Segment Open

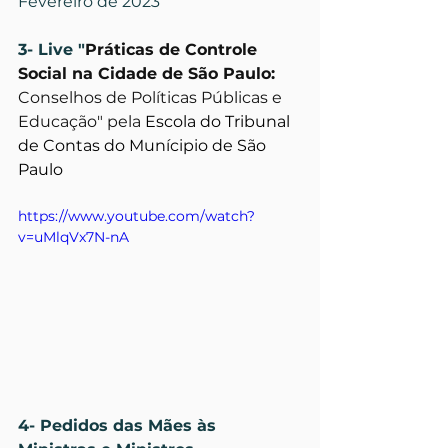
Fevereiro de 2023
3- Live "
Práticas de Controle 
Social na Cidade de São Paulo:
Conselhos de Políticas Públicas e 
Educação" pela 
Escola do Tribunal 
de Contas do Munícipio de São 
Paulo
https://www.youtube.com/watch?
v=uMlqVx7N-nA
4- Pedidos das Mães às 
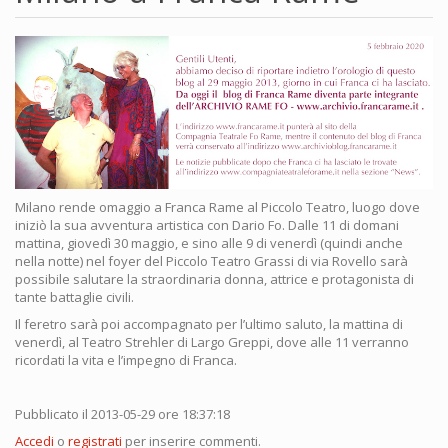
Milano rende omaggio a Franca Rame al Piccolo Teatro, luogo dove
iniziò la sua avventura artistica con Dario Fo. Dalle 11 di domani
mattina, giovedì 30 maggio, e sino alle 9 di venerdì (quindi anche
nella notte) nel foyer del Piccolo Teatro Grassi di via Rovello sarà
possibile salutare la straordinaria donna, attrice e protagonista di
tante battaglie civili.
Il feretro sarà poi accompagnato per l’ultimo saluto, la mattina di
venerdì, al Teatro Strehler di Largo Greppi, dove alle 11 verranno
ricordati la vita e l’impegno di Franca.
Pubblicato il 2013-05-29 ore 18:37:18
Accedi
o
registrati
per inserire commenti.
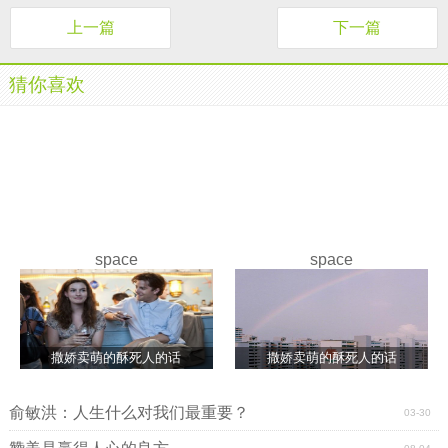
上一篇
下一篇
猜你喜欢
space
space
撒娇卖萌的酥死人的话
撒娇卖萌的酥死人的话
俞敏洪：人生什么对我们最重要？
03-30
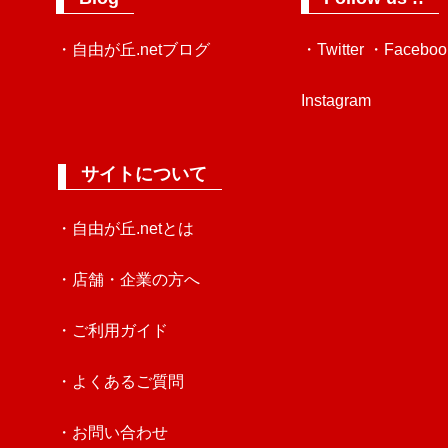
・自由が丘.netブログ
・Twitter
・Faceboo
Instagram
サイトについて
・自由が丘.netとは
・店舗・企業の方へ
・ご利用ガイド
・よくあるご質問
・お問い合わせ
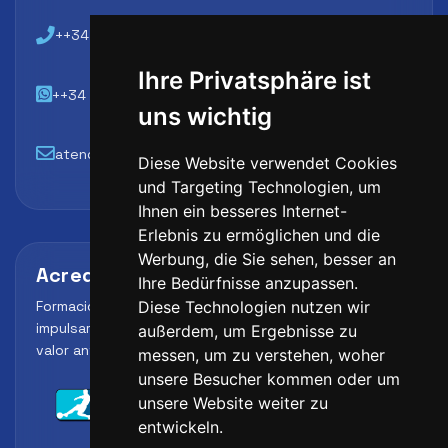
++34 648 45 44 01
Ihre Privatsphäre ist
++34 648 45 44 01
uns wichtig
atencion@futbollab.com
Diese Website verwendet Cookies
und Targeting Technologien, um
Ihnen ein besseres Internet-
Erlebnis zu ermöglichen und die
Werbung, die Sie sehen, besser an
Acreditaciones y alianzas
Ihre Bedürfnisse anzupassen.
Formación, metodología y reconocimiento para
Diese Technologien nutzen wir
impulsar el perfil profesional del alumno y reforzar su
außerdem, um Ergebnisse zu
valor ante clubes, academias y entidades deportivas.
messen, um zu verstehen, woher
unsere Besucher kommen oder um
unsere Website weiter zu
entwickeln.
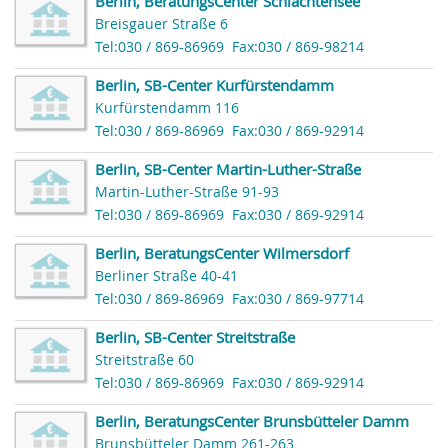
Berlin, BeratungsCenter Schlachtensee
Breisgauer Straße 6
Tel:030 / 869-86969
Fax:030 / 869-98214
Berlin, SB-Center Kurfürstendamm
Kurfürstendamm 116
Tel:030 / 869-86969
Fax:030 / 869-92914
Berlin, SB-Center Martin-Luther-Straße
Martin-Luther-Straße 91-93
Tel:030 / 869-86969
Fax:030 / 869-92914
Berlin, BeratungsCenter Wilmersdorf
Berliner Straße 40-41
Tel:030 / 869-86969
Fax:030 / 869-97714
Berlin, SB-Center Streitstraße
Streitstraße 60
Tel:030 / 869-86969
Fax:030 / 869-92914
Berlin, BeratungsCenter Brunsbütteler Damm
Brunsbütteler Damm 261-263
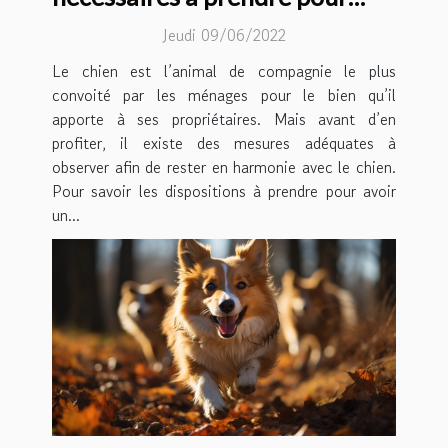
rester en harmonie avec son
Jeudi 09/06/2022
chien ?
Le chien est l’animal de compagnie le plus
convoité par les ménages pour le bien qu’il
apporte à ses propriétaires. Mais avant d’en
profiter, il existe des mesures adéquates à
observer afin de rester en harmonie avec le chien.
Pour savoir les dispositions à prendre pour avoir
un...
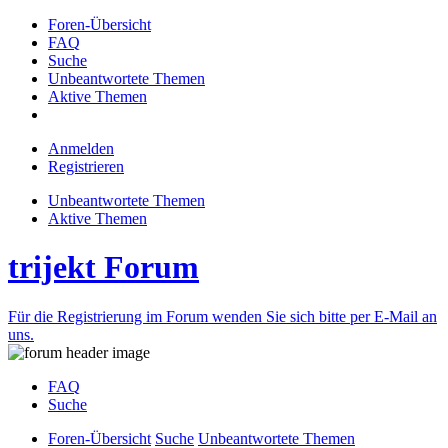
Foren-Übersicht
FAQ
Suche
Unbeantwortete Themen
Aktive Themen
Anmelden
Registrieren
Unbeantwortete Themen
Aktive Themen
trijekt Forum
Für die Registrierung im Forum wenden Sie sich bitte per E-Mail an
uns.
FAQ
Suche
Foren-Übersicht
Suche
Unbeantwortete Themen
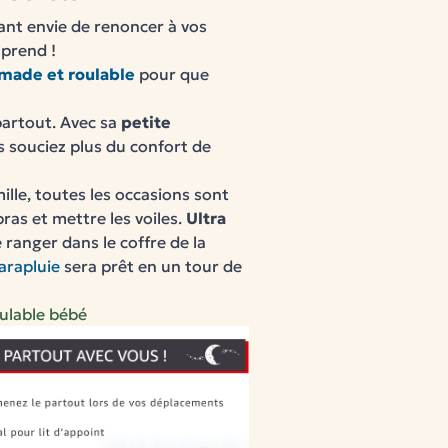
ant envie de renoncer à vos
prend !
made et roulable
pour que
partout.
Avec sa
petite
s souciez plus du confort de
ille, toutes les occasions sont
bras et mettre les voiles.
Ultra
e ranger dans le coffre de la
arapluie
sera prêt en un tour de
ulable bébé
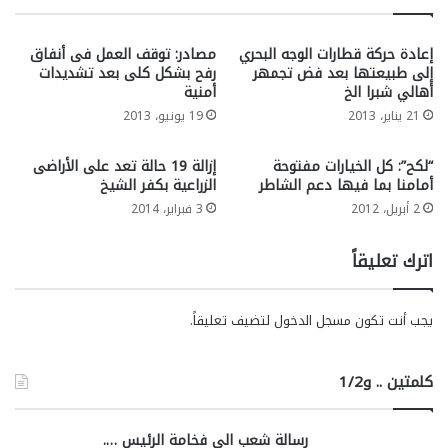
إعادة حركة قطارات الوجه البحري
مصادر: توقف العمل فى أنفاق
إلى طبيعتها بعد فض تجمهر
رفح بشكل كلى بعد تشديدات
أهالي شبرا الخ
أمنية
21 يناير، 2013
19 يونيو، 2013
“لكح”: كل الخيارات مفتوحة
إزالة 19 حالة تعد على الأراضى
أمامنا بما فيها دعم الشاطر
الزراعية بكفر الشيخ
2 أبريل، 2012
3 فبراير، 2014
اترك تعليقاً
يجب أنت تكون
مسجل الدخول
لتضيف تعليقاً.
كلمتين .. و1/2
رسالة شعب الي فخامة الرئيس ….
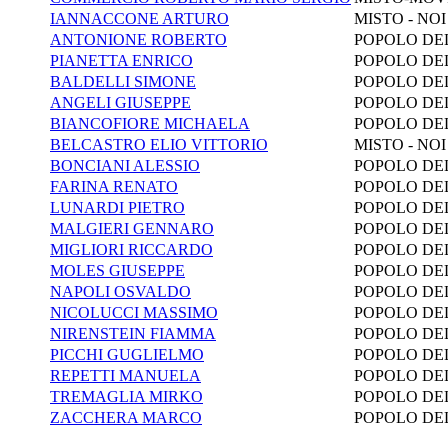
IANNACCONE ARTURO
MISTO - NO
ANTONIONE ROBERTO
POPOLO DEL
PIANETTA ENRICO
POPOLO DEL
BALDELLI SIMONE
POPOLO DEL
ANGELI GIUSEPPE
POPOLO DEL
BIANCOFIORE MICHAELA
POPOLO DEL
BELCASTRO ELIO VITTORIO
MISTO - NO
BONCIANI ALESSIO
POPOLO DEL
FARINA RENATO
POPOLO DEL
LUNARDI PIETRO
POPOLO DEL
MALGIERI GENNARO
POPOLO DEL
MIGLIORI RICCARDO
POPOLO DEL
MOLES GIUSEPPE
POPOLO DEL
NAPOLI OSVALDO
POPOLO DEL
NICOLUCCI MASSIMO
POPOLO DEL
NIRENSTEIN FIAMMA
POPOLO DEL
PICCHI GUGLIELMO
POPOLO DEL
REPETTI MANUELA
POPOLO DEL
TREMAGLIA MIRKO
POPOLO DEL
ZACCHERA MARCO
POPOLO DEL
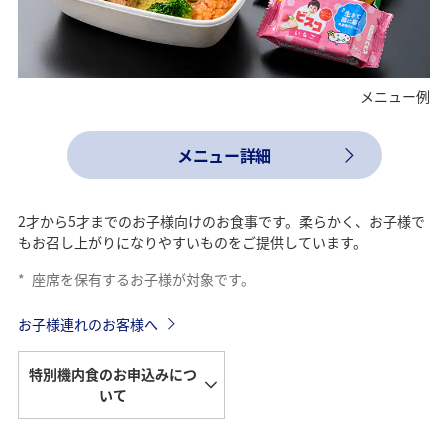
メニュー例
メニュー詳細
2才から5才までのお子様向けのお食事です。柔らかく、お子様で
もお召し上がりになりやすいものをご提供しています。
*
座席を保有するお子様が対象です。
お子様連れのお客様へ
特別機内食のお申込みにつ
いて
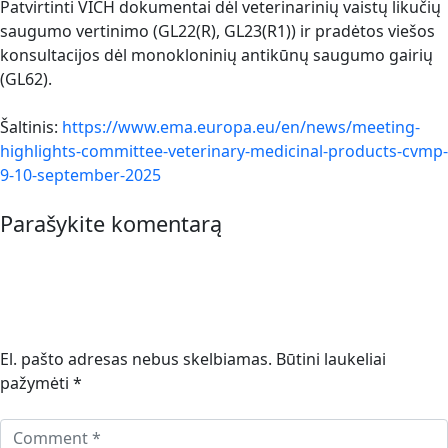
Patvirtinti VICH dokumentai dėl veterinarinių vaistų likučių
saugumo vertinimo (GL22(R), GL23(R1)) ir pradėtos viešos
konsultacijos dėl monokloninių antikūnų saugumo gairių
(GL62).
Šaltinis:
https://www.ema.europa.eu/en/news/meeting-
highlights-committee-veterinary-medicinal-products-cvmp-
9-10-september-2025
Parašykite komentarą
El. pašto adresas nebus skelbiamas.
Būtini laukeliai
pažymėti
*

Segment Closed

__ASSIGNMENT__
Exclude the pictures, then retype every record exactly.

__YOUR SOLUTION__
Fevereiro de 2023
3- Live "
Práticas de Controle 
Social na Cidade de São Paulo:
Conselhos de Políticas Públicas e 
Educação" pela 
Escola do Tribunal 
de Contas do Munícipio de São 
Paulo
https://www.youtube.com/watch?
v=uMlqVx7N-nA
4- Pedidos das Mães às 
Milano rende omaggio a Franca Rame al Piccolo Teatro, luogo dove
iniziò la sua avventura artistica con Dario Fo. Dalle 11 di domani
mattina, giovedì 30 maggio, e sino alle 9 di venerdì (quindi anche
nella notte) nel foyer del Piccolo Teatro Grassi di via Rovello sarà
possibile salutare la straordinaria donna, attrice e protagonista di
tante battaglie civili.
Il feretro sarà poi accompagnato per l’ultimo saluto, la mattina di
venerdì, al Teatro Strehler di Largo Greppi, dove alle 11 verranno
ricordati la vita e l’impegno di Franca.
Pubblicato il 2013-05-29 ore 18:37:18
Accedi
o
registrati
per inserire commenti.
上一篇
下一篇
猜你喜欢
space
space
撒娇卖萌的酥死人的话
撒娇卖萌的酥死人的话
俞敏洪：人生什么对我们最重要？
03-30
・自由が丘.netブログ
・Twitter
・Faceboo
Instagram
サイトについて
・自由が丘.netとは
・店舗・企業の方へ
・ご利用ガイド
・よくあるご質問
・お問い合わせ
++34 648 45 44 01
Ihre Privatsphäre ist
++34 648 45 44 01
uns wichtig
atencion@futbollab.com
Diese Website verwendet Cookies
und Targeting Technologien, um
Ihnen ein besseres Internet-
Erlebnis zu ermöglichen und die
Werbung, die Sie sehen, besser an
Acreditaciones y alianzas
Ihre Bedürfnisse anzupassen.
Formación, metodología y reconocimiento para
Diese Technologien nutzen wir
impulsar el perfil profesional del alumno y reforzar su
außerdem, um Ergebnisse zu
valor ante clubes, academias y entidades deportivas.
messen, um zu verstehen, woher
unsere Besucher kommen oder um
unsere Website weiter zu
entwickeln.
Berlin, BeratungsCenter Schlachtensee
Breisgauer Straße 6
Tel:030 / 869-86969
Fax:030 / 869-98214
Berlin, SB-Center Kurfürstendamm
Kurfürstendamm 116
Tel:030 / 869-86969
Fax:030 / 869-92914
Berlin, SB-Center Martin-Luther-Straße
Martin-Luther-Straße 91-93
Tel:030 / 869-86969
Fax:030 / 869-92914
Berlin, BeratungsCenter Wilmersdorf
Berliner Straße 40-41
Tel:030 / 869-86969
Fax:030 / 869-97714
Berlin, SB-Center Streitstraße
Streitstraße 60
Tel:030 / 869-86969
Fax:030 / 869-92914
Berlin, BeratungsCenter Brunsbütteler Damm
Brunsbütteler Damm 261-263
rester en harmonie avec son
Jeudi 09/06/2022
chien ?
Le chien est l’animal de compagnie le plus
convoité par les ménages pour le bien qu’il
apporte à ses propriétaires. Mais avant d’en
profiter, il existe des mesures adéquates à
observer afin de rester en harmonie avec le chien.
Pour savoir les dispositions à prendre pour avoir
un...
Foren-Übersicht
FAQ
Suche
Unbeantwortete Themen
Aktive Themen
Anmelden
Registrieren
Unbeantwortete Themen
Aktive Themen
trijekt Forum
Für die Registrierung im Forum wenden Sie sich bitte per E-Mail an
uns.
FAQ
Suche
Foren-Übersicht
Suche
Unbeantwortete Themen
ant envie de renoncer à vos
prend !
made et roulable
pour que
partout.
Avec sa
petite
s souciez plus du confort de
ille, toutes les occasions sont
bras et mettre les voiles.
Ultra
e ranger dans le coffre de la
arapluie
sera prêt en un tour de
ulable bébé
إعادة حركة قطارات الوجه البحري
مصادر: توقف العمل فى أنفاق
إلى طبيعتها بعد فض تجمهر
رفح بشكل كلى بعد تشديدات
أهالي شبرا الخ
أمنية
21 يناير، 2013
19 يونيو، 2013
“لكح”: كل الخيارات مفتوحة
إزالة 19 حالة تعد على الأراضى
أمامنا بما فيها دعم الشاطر
الزراعية بكفر الشيخ
2 أبريل، 2012
3 فبراير، 2014
اترك تعليقاً
يجب أنت تكون
مسجل الدخول
لتضيف تعليقاً.
كلمتين .. و1/2
رسالة شعب الي فخامة الرئيس ….
IANNACCONE ARTURO
MISTO - NO
ANTONIONE ROBERTO
POPOLO DEL
PIANETTA ENRICO
POPOLO DEL
BALDELLI SIMONE
POPOLO DEL
ANGELI GIUSEPPE
POPOLO DEL
BIANCOFIORE MICHAELA
POPOLO DEL
BELCASTRO ELIO VITTORIO
MISTO - NO
BONCIANI ALESSIO
POPOLO DEL
FARINA RENATO
POPOLO DEL
LUNARDI PIETRO
POPOLO DEL
MALGIERI GENNARO
POPOLO DEL
MIGLIORI RICCARDO
POPOLO DEL
MOLES GIUSEPPE
POPOLO DEL
NAPOLI OSVALDO
POPOLO DEL
NICOLUCCI MASSIMO
POPOLO DEL
NIRENSTEIN FIAMMA
POPOLO DEL
PICCHI GUGLIELMO
POPOLO DEL
REPETTI MANUELA
POPOLO DEL
TREMAGLIA MIRKO
POPOLO DEL
ZACCHERA MARCO
POPOLO DEL
メニュー例
メニュー詳細
2才から5才までのお子様向けのお食事です。柔らかく、お子様で
もお召し上がりになりやすいものをご提供しています。
*
座席を保有するお子様が対象です。
お子様連れのお客様へ
特別機内食のお申込みにつ
いて
Patvirtinti VICH dokumentai dėl veterinarinių vaistų likučių
saugumo vertinimo (GL22(R), GL23(R1)) ir pradėtos viešos
konsultacijos dėl monokloninių antikūnų saugumo gairių
(GL62).
Šaltinis:
https://www.ema.europa.eu/en/news/meeting-
highlights-committee-veterinary-medicinal-products-cvmp-
9-10-september-2025
Parašykite komentarą
El. pašto adresas nebus skelbiamas.
Būtini laukeliai
pažymėti
*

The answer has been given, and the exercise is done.